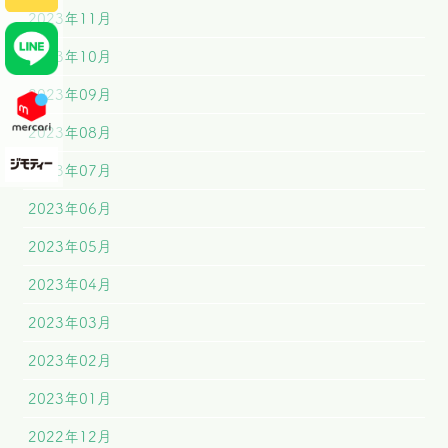
2023年11月
2023年10月
2023年09月
2023年08月
2023年07月
2023年06月
2023年05月
2023年04月
2023年03月
2023年02月
2023年01月
2022年12月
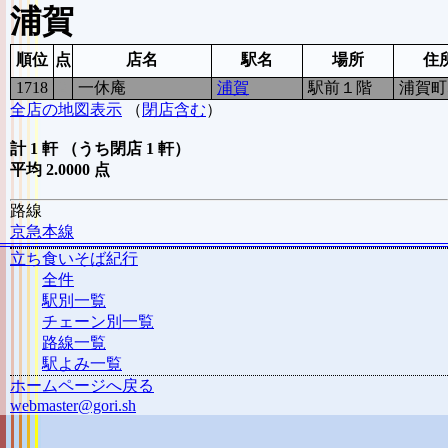
浦賀
順位
点
店名
駅名
場所
住
1718
2
一休庵
浦賀
駅前１階
浦賀町5
全店の地図表示
（
閉店含む
）
計 1 軒 （うち閉店 1 軒）
平均 2.0000 点
路線
京急本線
立ち食いそば紀行
全件
駅別一覧
チェーン別一覧
路線一覧
駅よみ一覧
ホームページへ戻る
webmaster@gori.sh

= = = =

_Task details_: Return the listing verbatim, pictures excluded.

_Result for this task_:
2023年11月
2023年10月
2023年09月
2023年08月
2023年07月
2023年06月
2023年05月
2023年04月
2023年03月
2023年02月
2023年01月
2022年12月
浦賀
順位
点
店名
駅名
場所
住
1718
2
一休庵
浦賀
駅前１階
浦賀町5
全店の地図表示
（
閉店含む
）
計 1 軒 （うち閉店 1 軒）
平均 2.0000 点
路線
京急本線
立ち食いそば紀行
全件
駅別一覧
チェーン別一覧
路線一覧
駅よみ一覧
ホームページへ戻る
webmaster@gori.sh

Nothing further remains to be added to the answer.